I am trying to reduce a multigraph to a single graph using the following query for the cypher projection:
CALL gds.graph.create.cypher(
'myGraph',
'MATCH (n:WebContent {componentId: 0} ) RETURN id(n) AS id, labels(n) as labels,',
'MATCH (n1:WebContent {componentId: 0} )-[:Includes|Has_signature]->(m)<-[:Includes|Has_signature]-(n2:WebContent {componentId: 0} )
WHERE id(n1)<id(n2)
RETURN id(n1) AS source, id(n2) AS target, count(m) AS weight'
)
This follows the example provided in the cypher projection docs shown below:
CALL gds.graph.create.cypher(
'coauthorship-graph',
'MATCH (n:Author) RETURN id(n) AS id, labels(n) as labels,',
'MATCH (p1:Author)-[:WROTE]->(a:Article)<-[:WROTE]-(p2:Author)
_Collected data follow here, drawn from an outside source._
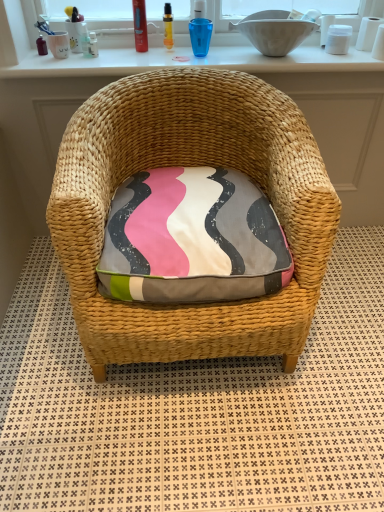 This screenshot has height=512, width=384. I want to click on vacant point above textured cotton cushion at center (from a real-world perspective), so click(x=189, y=189). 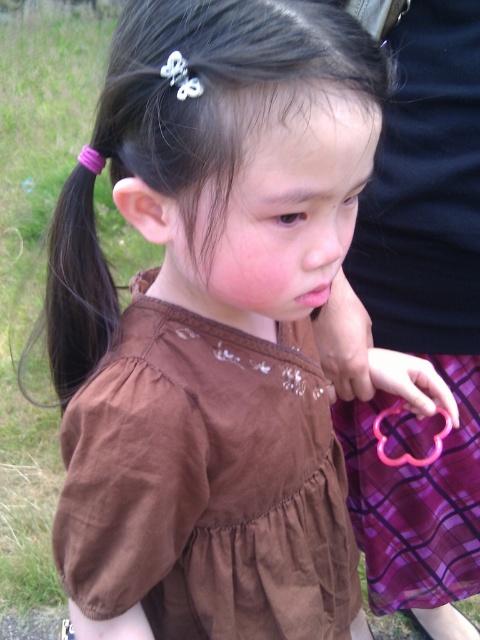 Question: Which point appears closest to the camera in this image?

Choices:
 (A) (410, 394)
 (B) (286, 580)
 (C) (393, 460)

Answer: (B)

Question: From the image, what is the correct spatial relationship of brown suede dress at center in relation to pink plastic scissors at lower right?

Choices:
 (A) left
 (B) right

Answer: (A)

Question: Which point appears farthest from the camera in this image?

Choices:
 (A) (336, 314)
 (B) (105, 260)
 (C) (240, 525)

Answer: (A)

Question: Can you confirm if purple elastic hairband at left is positioned to the left of matte pink skin at lower right?

Choices:
 (A) yes
 (B) no

Answer: (A)

Question: Does matte pink skin at lower right appear on the left side of pink rubber band at lower right?

Choices:
 (A) yes
 (B) no

Answer: (A)

Question: Which point is closer to the camera taking this photo?

Choices:
 (A) (336, 307)
 (B) (430, 458)

Answer: (B) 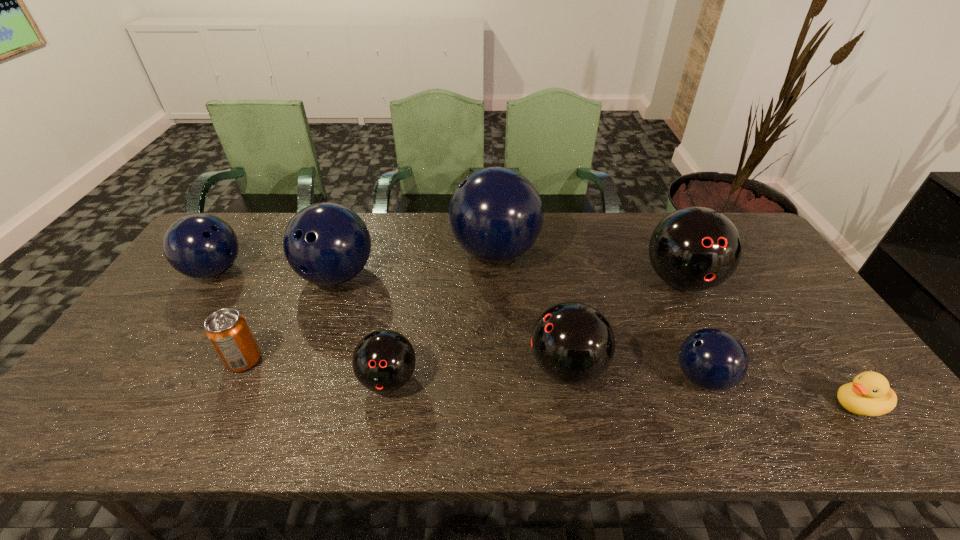 Locate an element on the screen. Image resolution: width=960 pixels, height=540 pixels. the fourth object from left to right is located at coordinates (383, 361).

You are a GUI agent. You are given a task and a screenshot of the screen. Output one action in this format:
    pyautogui.click(x=<x>, y=<y>)
    Task: Click on the smallest black bowling ball
    
    Given the screenshot: What is the action you would take?
    pyautogui.click(x=383, y=361)

What are the coordinates of `the nearest blue bowling ball` in the screenshot? It's located at (713, 359).

The width and height of the screenshot is (960, 540). What are the coordinates of `the smallest blue bowling ball` in the screenshot? It's located at (713, 359).

Find the location of a particular element. The image size is (960, 540). yellow duckling is located at coordinates (869, 394).

The width and height of the screenshot is (960, 540). Find the location of `the rightmost object`. the rightmost object is located at coordinates (869, 394).

Locate an element on the screen. The height and width of the screenshot is (540, 960). vacant region located 0.060m on the surface of the biggest blue bowling ball near the finger holes is located at coordinates (432, 252).

Find the location of `blank area located 0.360m on the surface of the biggest blue bowling ball near the finger holes`. blank area located 0.360m on the surface of the biggest blue bowling ball near the finger holes is located at coordinates (339, 252).

I want to click on vacant space located 0.330m on the surface of the biggest blue bowling ball near the finger holes, so (x=348, y=252).

The image size is (960, 540). In order to click on vacant region located on the surface of the biggest black bowling ball near the finger holes in this screenshot , I will do `click(713, 346)`.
RETURN id(p1) AS source, id(p2) AS target, count(a) AS weight'
)
Some notes about my data for context: There are ~38,000 WebContent nodes in this particular component (i.e. componentId 0) and ~77,000 "m" nodes (with various labels) that link these WebContent nodes together in some way. The "m" node with the most WebContent nodes linked to it has about 1,000 WebContent nodes linked to it.
The problem is that this query never ends up completing and eventually crashes the db server. I tried giving a shared label to all the "m" nodes and using (m:SharedLabel)
in the query above to see if that would help, but it still didn't work. Also, I want to note that componentId
is an index for WebContent nodes so this also isn't contributing to the issue.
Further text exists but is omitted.